Treatment? Chocolate, hugs, and exercise.

When all else wine, tequila, beer!

Thank you for your cooperation.

T-rex ;)

Wednesday, November 02, 2005


On Monday morning, before physical diagnosis lab, I took advantage of the flu vaccine that was being offered to the students. I have no problem with needles except for when they're coming at me!! I have no problem with blood...unless it's my own blood. So, I really wasn't too thrilled by the experience.

After that, I was informed that my physical diagnosis instructor had an emergency. So, my group merged with another group. And we were observing a nasal/sinus exam. Well, the instructor asked for a volunteer to practice being the PA. Nobody volunteered and guess who she picked? Yup, lucky me. I wanted to crawl under the table and hide. I don't like being thrown into positions without being fully prepared.

It was Monday morning, I just survived an inoculation of the flu vaccine, I had never met this particular instructor before, and the secretary didn't give us the notes for us to review over the weekend (as promised!). So,I had absolutely NO idea what I was doing. And, I wasn't happy about it. Yes, the instructor did demonstrate the exam moments before she called on me...but, it was Monday morning and I was still thinking about the fun I had at Bogota over the weekend! And I rarely learn things on the first try...I'm one of those people that has to read things over and over and over again until I finally get it. So, the last thing I wanted to do that morning was stand in front of 20 of my peers and look like a moron.

But, I stood up and walked over to the table. One of my peers was the patient and he was just as surprised as I was when he was selected. So, in his defense...he didn't have the chance to BLOW HIS NOSE before the exam. Yes, remember that point! And of course he is one of the few students that I haven't formally met in class. Which made the experience even more awkward!

So, I'm nervous and trying not to sweat.
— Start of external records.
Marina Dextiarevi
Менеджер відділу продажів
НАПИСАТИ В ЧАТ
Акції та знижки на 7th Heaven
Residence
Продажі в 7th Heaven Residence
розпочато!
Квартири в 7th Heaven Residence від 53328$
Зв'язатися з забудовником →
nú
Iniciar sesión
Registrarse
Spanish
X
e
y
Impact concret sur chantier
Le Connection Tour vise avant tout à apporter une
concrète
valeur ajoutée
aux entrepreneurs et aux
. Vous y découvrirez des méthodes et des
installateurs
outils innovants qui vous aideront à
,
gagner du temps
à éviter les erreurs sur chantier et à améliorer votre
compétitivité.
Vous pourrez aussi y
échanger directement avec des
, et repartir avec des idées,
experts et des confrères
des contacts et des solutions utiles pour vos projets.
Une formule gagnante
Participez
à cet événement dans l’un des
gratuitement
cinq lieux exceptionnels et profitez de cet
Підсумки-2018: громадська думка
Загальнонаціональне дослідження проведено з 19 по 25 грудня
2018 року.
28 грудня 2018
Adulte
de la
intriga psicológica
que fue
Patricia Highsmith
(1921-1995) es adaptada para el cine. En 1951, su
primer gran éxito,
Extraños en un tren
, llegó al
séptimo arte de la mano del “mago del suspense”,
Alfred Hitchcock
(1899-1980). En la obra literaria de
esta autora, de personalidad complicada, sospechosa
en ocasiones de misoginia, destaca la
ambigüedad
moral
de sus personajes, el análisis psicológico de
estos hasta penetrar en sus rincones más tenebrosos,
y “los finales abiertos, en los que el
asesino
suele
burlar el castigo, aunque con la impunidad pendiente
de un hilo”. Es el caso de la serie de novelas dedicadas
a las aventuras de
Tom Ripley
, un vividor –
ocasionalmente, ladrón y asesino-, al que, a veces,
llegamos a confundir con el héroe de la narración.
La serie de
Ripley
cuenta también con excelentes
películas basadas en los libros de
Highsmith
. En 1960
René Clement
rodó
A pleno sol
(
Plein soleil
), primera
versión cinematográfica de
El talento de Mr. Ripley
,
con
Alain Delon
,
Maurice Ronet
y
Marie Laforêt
Ever since I was in elementary school, if the teacher called on me, I'd turn bright red and sweat...for no apparent reason...even if I knew the answer the same reaction would occur. And, even though I'm 29...I still have to make a conscious effort NOT to turn red and sweat!

So, I'm trying not to turn red, trying not to sweat, trying not to let everyone see that my hand was shaking and I started to do the exam. I'm palpating this guy's nose and sinuses while announcing the structures. The sinuses were easy, but we never got the handout on the anatomy of the nose. So, the instructor walked me through it...and I was familiar with most of it until she said, "Ala Nasi". And I thought "Ala What?" It sounded like a dish from my favorite Indian restaurant! She seriously had to repeat herself several times before I just accepted the fact that I had no idea what she was saying! And, for the record, your "Ala Nasi" are the two semicircular bumps around the openings of your nose! Nobody else in our group chimed in, so I'm going to assume they didn't know that either!

So, there I was...palpating his nose, trying to make it look like I knew what I was doing and when I made eye contact with the "patient", I almost started laughing because he looked just as uncomfortable as I did! But, instead of laughing, I tilted his head back and shoved the opthalmoscope up his nose....I took a look and saw the biggest booger EVER trapped in his HAIRY nose!!! I almost lost it! And then I hear the instructor ask me if I noticed his DEVIATED SEPTUM?

"What deviated septum, all I'm seeing is a huge booger!" But, of course I couldn't say that.

So, I took a deep breathe and told the deviant voice inside of my head to "quit it"! And, I switched to the left nostril and hoped for a better environment. But, to my horror, the left nostril had even more boogers than the right nostril! I tried my best to mask any expression on my face while describing the inside of his nose as intelligently as possible.

After I finished the exam, the "patient" came over and explained that he had a cold and apologized for whatever I saw up there! I was finally able to let out a good, hearty giggle! But what do you think happened to me a few hours later? I was sitting in class and my girlfriend looked at me and whispered, "You have something by your nose!" guessed it....a booger!